Three Jewish women walked into a nail salon….
This is not a joke, just what I did with two of my friends last weekend. These tired working moms needed a pedicure, stat! I have been to this salon countless times and am always my usual talkative friendly self to the unlucky soldier charged with trying to make my runner’s feet look presentable.
The nail technician that I am paired up with the most is Daniel, a young African American man who is married to one of the other workers, who happens to be Vietnamese. Daniel and I have chatted for hours over the time I have known him, about nothing and everything. I usually come in with a friend or two, and you can tell that he finds our banter amusing. We might even be on the list of his favorite customers.
On our last visit, my girlfriends and I relaxed and started chatting about something, and we must have mentioned something Jewish. At this, Daniel’s eyes grew big and he said, “Are you Jewish? I had no idea. You don’t look Jewish.”
There it was, the comment that no matter how many times you hear it is just puzzling. You don’t look Jewish.

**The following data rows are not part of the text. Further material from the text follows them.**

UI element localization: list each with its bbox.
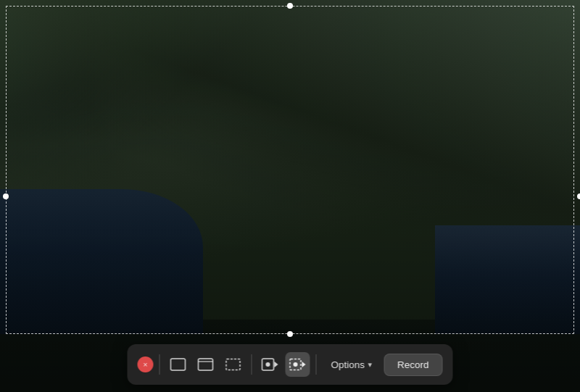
close-button[interactable]: × — [137, 356, 153, 372]
screenshot-selection-icon — [225, 358, 241, 371]
main-screen: × — [0, 0, 580, 392]
record-full-icon — [261, 358, 278, 371]
close-icon: × — [143, 360, 147, 369]
screenshot-full-icon — [170, 358, 186, 371]
record-label: Record — [397, 359, 429, 370]
svg-rect-3 — [226, 359, 240, 370]
toolbar: × — [127, 344, 452, 385]
handle-right[interactable] — [577, 193, 580, 199]
svg-point-8 — [293, 362, 297, 367]
screenshot-window-button[interactable] — [193, 352, 218, 377]
screenshot-selection-button[interactable] — [220, 352, 245, 377]
screenshot-window-icon — [197, 358, 213, 371]
record-selection-icon — [289, 358, 306, 371]
svg-marker-6 — [274, 362, 278, 367]
record-button[interactable]: Record — [384, 354, 443, 376]
divider-3 — [315, 354, 316, 375]
handle-left[interactable] — [3, 193, 9, 199]
svg-marker-9 — [302, 362, 305, 367]
record-selection-button[interactable] — [285, 352, 310, 377]
screenshot-full-button[interactable] — [165, 352, 190, 377]
handle-top[interactable] — [287, 3, 293, 9]
record-full-button[interactable] — [257, 352, 282, 377]
options-button[interactable]: Options ▾ — [322, 355, 381, 375]
chevron-down-icon: ▾ — [368, 360, 372, 370]
divider-2 — [251, 354, 252, 375]
svg-rect-1 — [198, 359, 212, 370]
options-label: Options — [331, 359, 365, 370]
svg-rect-0 — [170, 359, 185, 370]
divider-1 — [159, 354, 160, 375]
svg-point-5 — [265, 362, 270, 367]
handle-bottom[interactable] — [287, 331, 293, 337]
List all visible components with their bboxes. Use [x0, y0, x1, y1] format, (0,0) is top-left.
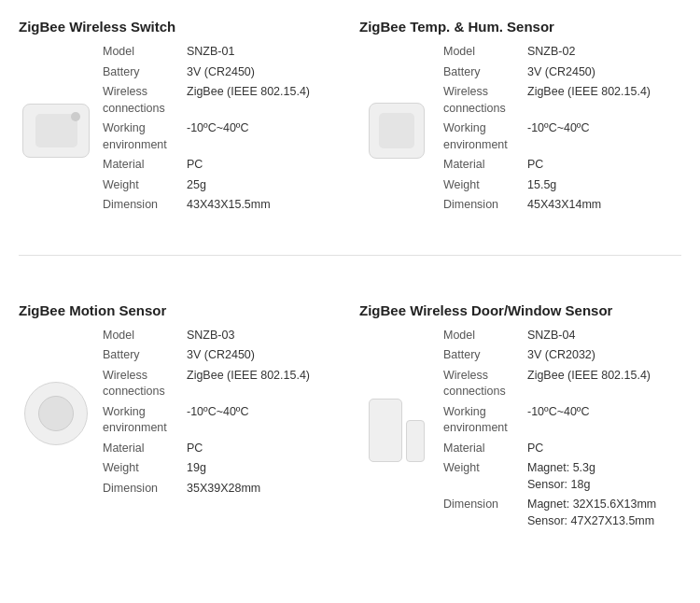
- spec-value: 25g: [187, 177, 206, 194]
- spec-row: Working environment -10ºC~40ºC: [103, 404, 341, 437]
- product-body-temp: Model SNZB-02 Battery 3V (CR2450) Wirele…: [359, 44, 681, 217]
- spec-row: Model SNZB-02: [443, 44, 681, 61]
- spec-value: -10ºC~40ºC: [187, 404, 248, 421]
- spec-value: 3V (CR2450): [187, 64, 255, 81]
- spec-label: Working environment: [103, 120, 187, 153]
- spec-value: SNZB-02: [527, 44, 575, 61]
- spec-row: Battery 3V (CR2450): [103, 347, 341, 364]
- spec-label: Model: [103, 44, 187, 61]
- spec-row: Model SNZB-04: [443, 328, 681, 344]
- spec-label: Working environment: [103, 404, 187, 437]
- spec-value: 45X43X14mm: [527, 197, 601, 214]
- spec-label: Material: [103, 157, 187, 174]
- spec-label: Battery: [443, 64, 527, 81]
- spec-label: Material: [443, 157, 527, 174]
- spec-label: Weight: [443, 177, 527, 194]
- spec-value: 19g: [187, 460, 206, 477]
- spec-value: 15.5g: [527, 177, 556, 194]
- products-grid: ZigBee Wireless Switch Model SNZB-01 Bat…: [19, 19, 681, 533]
- spec-row: Material PC: [103, 441, 341, 457]
- product-title-door: ZigBee Wireless Door/Window Sensor: [359, 302, 681, 318]
- spec-label: Working environment: [443, 120, 527, 153]
- spec-label: Wireless connections: [103, 84, 187, 117]
- spec-row: Model SNZB-01: [103, 44, 341, 61]
- spec-label: Model: [103, 328, 187, 344]
- product-image-temp: [359, 44, 434, 217]
- spec-value-dim-sensor: Sensor: 47X27X13.5mm: [527, 513, 656, 530]
- spec-row: Wireless connections ZigBee (IEEE 802.15…: [103, 368, 341, 400]
- spec-label: Dimension: [103, 481, 187, 498]
- spec-label: Dimension: [443, 197, 527, 214]
- spec-label: Wireless connections: [103, 368, 187, 400]
- spec-value: 3V (CR2450): [187, 347, 255, 364]
- product-door-sensor: ZigBee Wireless Door/Window Sensor Model…: [359, 302, 681, 534]
- product-temp-sensor: ZigBee Temp. & Hum. Sensor Model SNZB-02…: [359, 19, 681, 217]
- spec-row: Weight 25g: [103, 177, 341, 194]
- spec-value: SNZB-01: [187, 44, 234, 61]
- spec-row: Weight Magnet: 5.3g Sensor: 18g: [443, 460, 681, 493]
- product-specs-switch: Model SNZB-01 Battery 3V (CR2450) Wirele…: [103, 44, 341, 217]
- spec-label: Weight: [103, 177, 187, 194]
- spec-label: Battery: [103, 64, 187, 81]
- spec-value: ZigBee (IEEE 802.15.4): [527, 84, 651, 101]
- product-motion-sensor: ZigBee Motion Sensor Model SNZB-03 Batte…: [19, 302, 341, 534]
- spec-value: -10ºC~40ºC: [527, 404, 589, 421]
- spec-label: Wireless connections: [443, 84, 527, 117]
- spec-label: Dimension: [443, 497, 527, 513]
- spec-value: 3V (CR2032): [527, 347, 595, 364]
- product-specs-motion: Model SNZB-03 Battery 3V (CR2450) Wirele…: [103, 328, 341, 501]
- spec-row: Wireless connections ZigBee (IEEE 802.15…: [443, 368, 681, 400]
- spec-value-dim-magnet: Magnet: 32X15.6X13mm: [527, 497, 656, 513]
- spec-value: PC: [187, 441, 203, 457]
- section-divider: [19, 255, 681, 256]
- spec-row: Working environment -10ºC~40ºC: [103, 120, 341, 153]
- spec-value: 3V (CR2450): [527, 64, 595, 81]
- spec-row: Material PC: [103, 157, 341, 174]
- spec-row: Battery 3V (CR2032): [443, 347, 681, 364]
- spec-row: Dimension Magnet: 32X15.6X13mm Sensor: 4…: [443, 497, 681, 529]
- spec-value: -10ºC~40ºC: [187, 120, 248, 137]
- spec-label: Material: [443, 441, 527, 457]
- spec-row: Working environment -10ºC~40ºC: [443, 120, 681, 153]
- spec-row: Battery 3V (CR2450): [103, 64, 341, 81]
- product-image-door: [359, 328, 434, 534]
- spec-value-weight-magnet: Magnet: 5.3g: [527, 460, 595, 477]
- spec-row: Battery 3V (CR2450): [443, 64, 681, 81]
- spec-label: Weight: [103, 460, 187, 477]
- spec-value: ZigBee (IEEE 802.15.4): [187, 84, 310, 101]
- spec-label: Weight: [443, 460, 527, 477]
- product-body-switch: Model SNZB-01 Battery 3V (CR2450) Wirele…: [19, 44, 341, 217]
- spec-row: Material PC: [443, 441, 681, 457]
- spec-label: Model: [443, 44, 527, 61]
- product-title-switch: ZigBee Wireless Switch: [19, 19, 341, 35]
- spec-value-weight-sensor: Sensor: 18g: [527, 477, 595, 494]
- spec-value: PC: [527, 157, 543, 174]
- spec-row: Dimension 45X43X14mm: [443, 197, 681, 214]
- spec-row: Material PC: [443, 157, 681, 174]
- spec-row: Model SNZB-03: [103, 328, 341, 344]
- spec-row: Wireless connections ZigBee (IEEE 802.15…: [443, 84, 681, 117]
- spec-value: 43X43X15.5mm: [187, 197, 271, 214]
- spec-label: Wireless connections: [443, 368, 527, 400]
- spec-label: Material: [103, 441, 187, 457]
- spec-value: PC: [527, 441, 543, 457]
- spec-value: PC: [187, 157, 203, 174]
- spec-label: Dimension: [103, 197, 187, 214]
- spec-label: Battery: [443, 347, 527, 364]
- spec-value: ZigBee (IEEE 802.15.4): [187, 368, 310, 385]
- spec-row: Dimension 35X39X28mm: [103, 481, 341, 498]
- spec-value: 35X39X28mm: [187, 481, 260, 498]
- spec-label: Battery: [103, 347, 187, 364]
- product-image-motion: [19, 328, 93, 501]
- product-body-door: Model SNZB-04 Battery 3V (CR2032) Wirele…: [359, 328, 681, 534]
- product-switch: ZigBee Wireless Switch Model SNZB-01 Bat…: [19, 19, 341, 217]
- product-title-motion: ZigBee Motion Sensor: [19, 302, 341, 318]
- spec-label: Working environment: [443, 404, 527, 437]
- product-image-switch: [19, 44, 93, 217]
- spec-value: SNZB-03: [187, 328, 234, 344]
- spec-value: SNZB-04: [527, 328, 575, 344]
- spec-value: ZigBee (IEEE 802.15.4): [527, 368, 651, 385]
- spec-row: Wireless connections ZigBee (IEEE 802.15…: [103, 84, 341, 117]
- product-specs-temp: Model SNZB-02 Battery 3V (CR2450) Wirele…: [443, 44, 681, 217]
- product-specs-door: Model SNZB-04 Battery 3V (CR2032) Wirele…: [443, 328, 681, 534]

This notion of “looking Jewish” perpetuates so many Jewish stereotypes and yet also seems harmless enough when asked by sincerely uninformed and curious people. My friends waited for my answer, and I playfully responded that I actually do look pretty darn Jewish (as long as we are talking about stereotypes).
Daniel continued, “No, seriously. Tell me… how I would know if someone was Jewish? What do Jews look like?”
It was such an innocent question and yet so powerful, as it reminded me that there are still many people who know nothing about Judaism and have never met a Jew (even though San Antonio has over 9,000 Jews). Those of us living in southern small towns know this scenario well, and are often the token Jew of our classroom, or school, and almost every group of which we are a part. It’s not necessarily a bad thing, but it’s like being signed up to be a group’s representative without being asked if you wanted the job. Some of us readily accept the charge of being the face of the Jewish community, while others are extremely uncomfortable.